━━━ Records to use ━━━
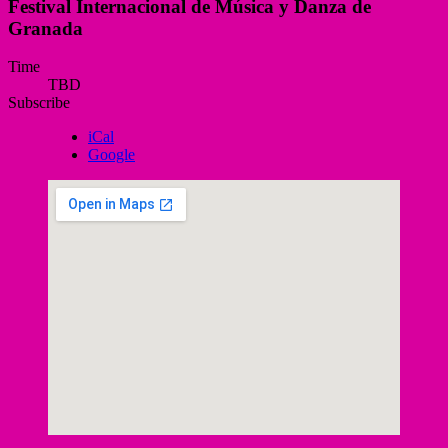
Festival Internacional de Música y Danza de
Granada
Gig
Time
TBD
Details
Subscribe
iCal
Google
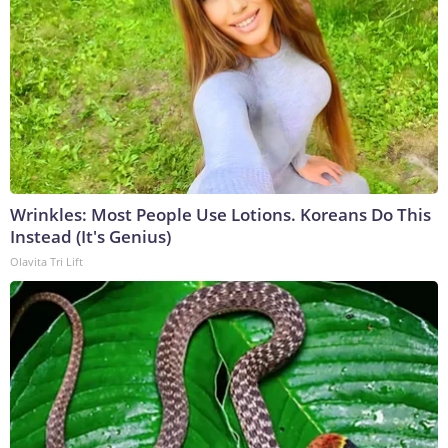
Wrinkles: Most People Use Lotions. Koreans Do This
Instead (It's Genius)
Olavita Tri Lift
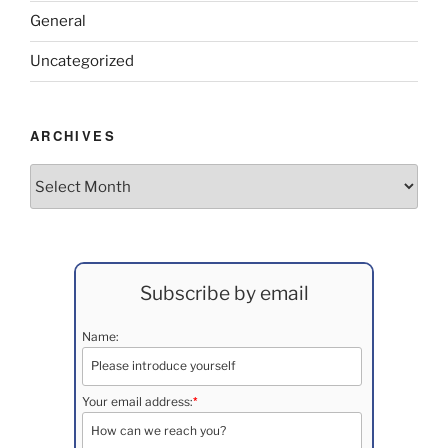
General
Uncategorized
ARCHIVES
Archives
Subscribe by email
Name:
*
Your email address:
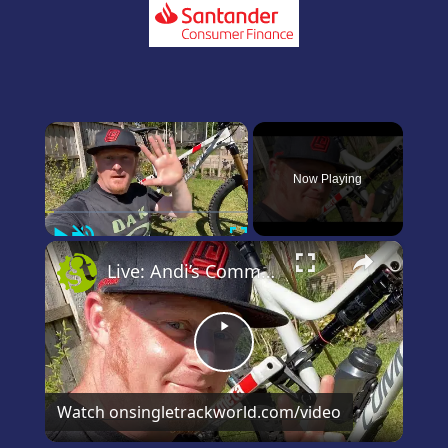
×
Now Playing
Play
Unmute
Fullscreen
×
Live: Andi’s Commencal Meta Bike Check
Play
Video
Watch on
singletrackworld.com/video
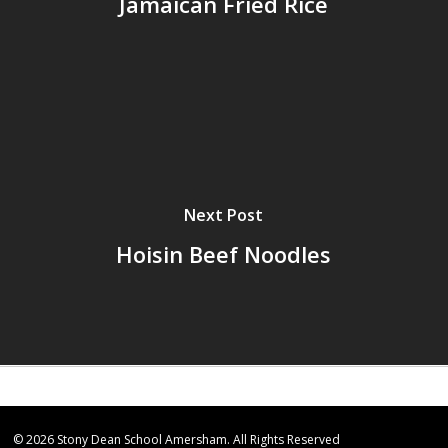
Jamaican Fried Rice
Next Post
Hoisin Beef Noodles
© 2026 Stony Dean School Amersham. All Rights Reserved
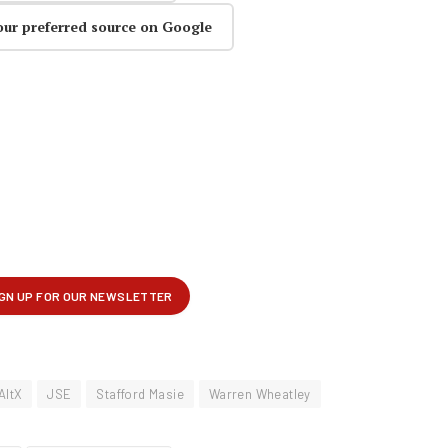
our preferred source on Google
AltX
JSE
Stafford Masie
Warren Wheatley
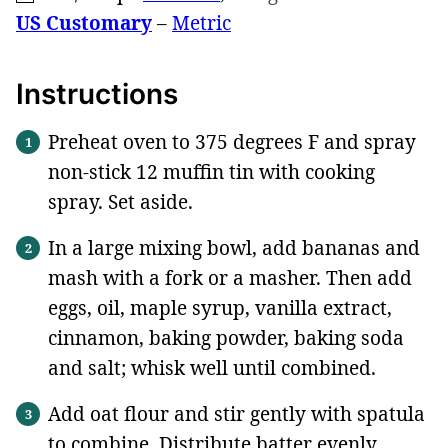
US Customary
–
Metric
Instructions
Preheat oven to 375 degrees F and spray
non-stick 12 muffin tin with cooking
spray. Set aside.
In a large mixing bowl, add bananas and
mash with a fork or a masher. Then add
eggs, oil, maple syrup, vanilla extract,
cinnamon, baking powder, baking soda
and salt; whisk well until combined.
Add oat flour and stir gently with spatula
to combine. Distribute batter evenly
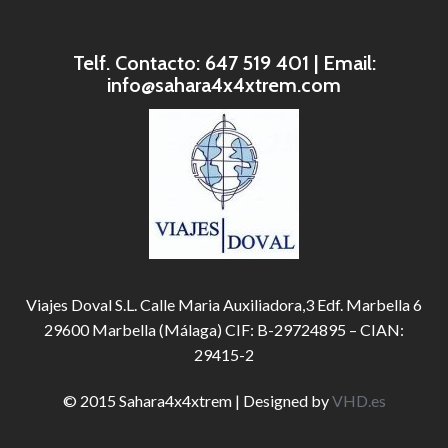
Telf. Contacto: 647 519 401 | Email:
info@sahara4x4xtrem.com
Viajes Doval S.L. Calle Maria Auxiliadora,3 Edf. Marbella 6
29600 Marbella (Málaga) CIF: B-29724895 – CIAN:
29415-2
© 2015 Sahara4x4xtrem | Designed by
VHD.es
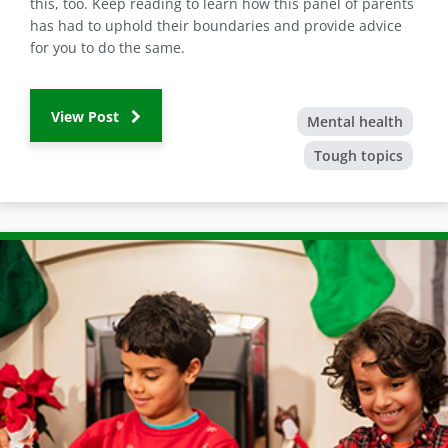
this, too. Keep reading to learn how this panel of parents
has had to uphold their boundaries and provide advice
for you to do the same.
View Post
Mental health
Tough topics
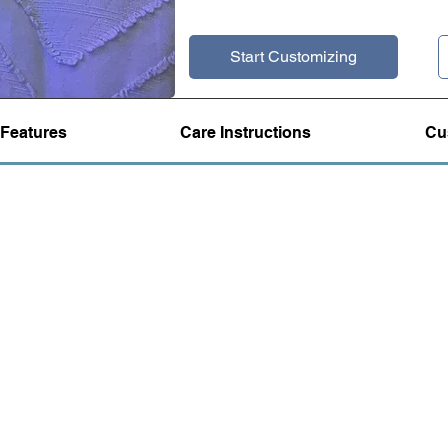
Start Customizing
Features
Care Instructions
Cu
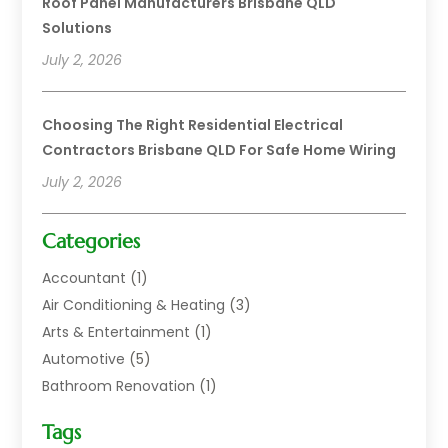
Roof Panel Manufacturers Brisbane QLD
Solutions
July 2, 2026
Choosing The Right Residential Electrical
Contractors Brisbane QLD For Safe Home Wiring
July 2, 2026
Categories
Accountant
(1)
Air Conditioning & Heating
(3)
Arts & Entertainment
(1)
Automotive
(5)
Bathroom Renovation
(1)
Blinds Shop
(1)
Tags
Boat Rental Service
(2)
━━━
**What you need to do:** Reproduce each record above by retyping it exactly; omit all images.

**Finished exercise:**
Festival Internacional de Música y Danza de
Granada
Gig
Time
TBD
Details
Subscribe
iCal
Google
Wrinkles: Most People Use Lotions. Koreans Do This
Instead (It's Genius)
Olavita Tri Lift
General
Uncategorized
ARCHIVES
Archives
Subscribe by email
Name:
*
Your email address:
×
Now Playing
Play
Unmute
Fullscreen
×
Live: Andi’s Commencal Meta Bike Check
Play
Video
Watch on
singletrackworld.com/video
Jamaican Fried Rice
Next Post
Hoisin Beef Noodles
© 2026 Stony Dean School Amersham. All Rights Reserved
our preferred source on Google
AltX
JSE
Stafford Masie
Warren Wheatley
US Customary
–
Metric
Instructions
Preheat oven to 375 degrees F and spray
non-stick 12 muffin tin with cooking
spray. Set aside.
In a large mixing bowl, add bananas and
mash with a fork or a masher. Then add
eggs, oil, maple syrup, vanilla extract,
cinnamon, baking powder, baking soda
and salt; whisk well until combined.
Add oat flour and stir gently with spatula
to combine. Distribute batter evenly
Telf. Contacto: 647 519 401 | Email:
info@sahara4x4xtrem.com
Viajes Doval S.L. Calle Maria Auxiliadora,3 Edf. Marbella 6
29600 Marbella (Málaga) CIF: B-29724895 – CIAN:
29415-2
© 2015 Sahara4x4xtrem | Designed by
VHD.es
this, too. Keep reading to learn how this panel of parents
has had to uphold their boundaries and provide advice
for you to do the same.
View Post
Mental health
Tough topics
Start Customizing
Features
Care Instructions
Cu
Roof Panel Manufacturers Brisbane QLD
Solutions
July 2, 2026
Choosing The Right Residential Electrical
Contractors Brisbane QLD For Safe Home Wiring
July 2, 2026
Categories
Accountant
(1)
Air Conditioning & Heating
(3)
Arts & Entertainment
(1)
Automotive
(5)
Bathroom Renovation
(1)
Blinds Shop
(1)
Tags
Boat Rental Service
(2)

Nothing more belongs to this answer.